More than half of the world’s population lives in areas where internet access is severely restricted, according to a new study.
The study released Tuesday found that at least 10.6 billion people worldwide live in areas that are severely restricted to the use of the internet, meaning they have no access to the internet at all.
The study found that people in the poorest countries have the highest internet access, with almost a third living in countries that have low internet penetration.
This is the first comprehensive analysis of internet use and internet access to date to determine whether the internet is more important for people’s lives than other aspects of their lives, said the study’s lead author, Dr. James B. Brown.
This means that the internet should be seen as an indispensable tool in people’s daily lives, he said in a statement.
The data released Tuesday comes from the Global Internet Index, a global project that tracks the health and wellbeing of the global internet.
It measures how well people across the globe are using the internet in the hopes that it will help them make better health decisions and help them meet their financial and social needs, the World Health Organization said.
It’s the first time the index has included a global breakdown of internet penetration, the WHO said.
“We think this is a very exciting finding,” said Dr. Michael B. Oreskes, the study co-author and senior director of health economics at the University of Washington.
The global internet has become a key driver of economic growth in recent years, he added.
But, because of the importance of internet access in terms of health, the survey was conducted in the most affected countries.

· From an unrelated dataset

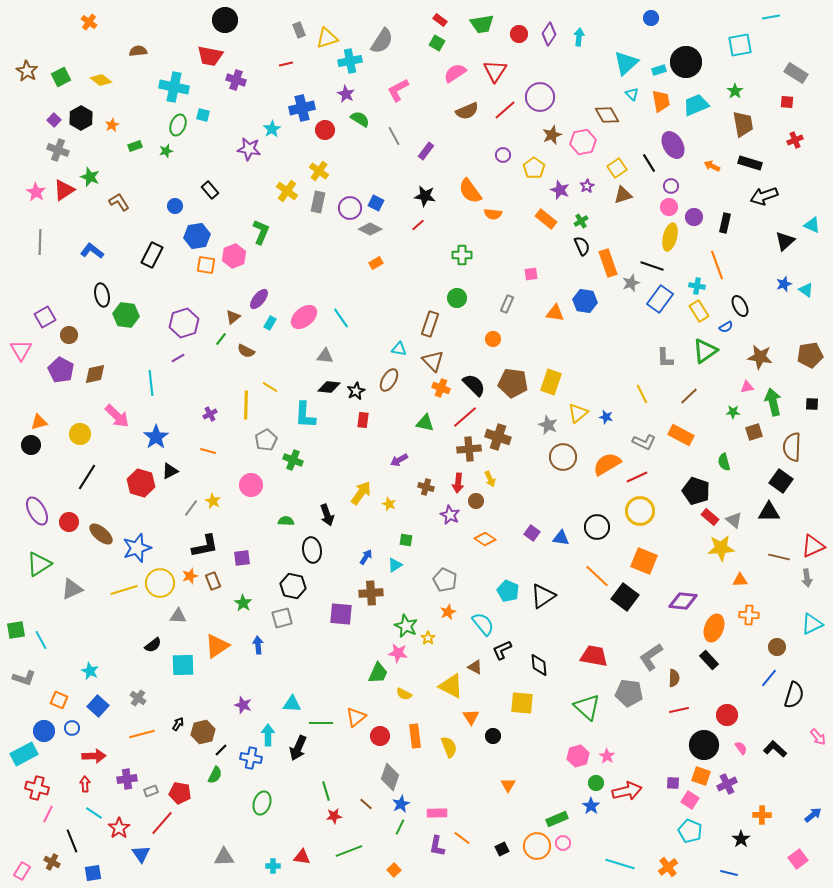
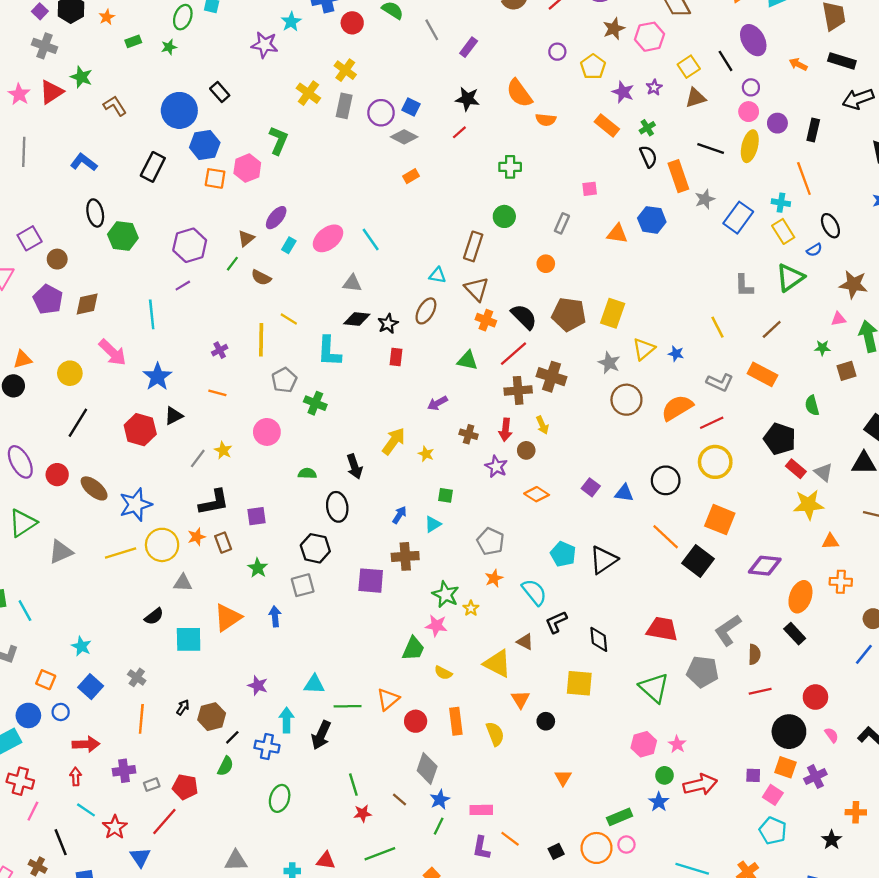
blue circle: (175, 206) -> (179, 110), size x2.0
black line: (652, 266) -> (711, 148), moved
orange line: (142, 734) -> (141, 719), turned -70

It also focused on the most-populous regions, including Asia and Africa.
According to the World Bank, the internet penetration rate for India is the lowest in the world, at less than 8 percent, while it is the highest in South America at over 27 percent.
The survey found that a staggering number of people have very limited internet access.
Of the 1.2 billion people living in the Americas and Europe, less than 10 percent had internet access at home.
And the percentage of people living on less than $1 a day was nearly four times that in the United States.
A growing number of countries, including Brazil, South Africa, India and China, are also having a hard time providing basic internet services, the report found.
“The data shows that people are using less and less of their basic infrastructure, which means they are not spending as much on basic services, and they are less well off,” Oreske said.
But there is hope that this can change, as a growing number are realizing that the economic benefits of the web outweigh its drawbacks.
“The digital revolution is bringing many people out of poverty, and that is a huge win for the world,” he said.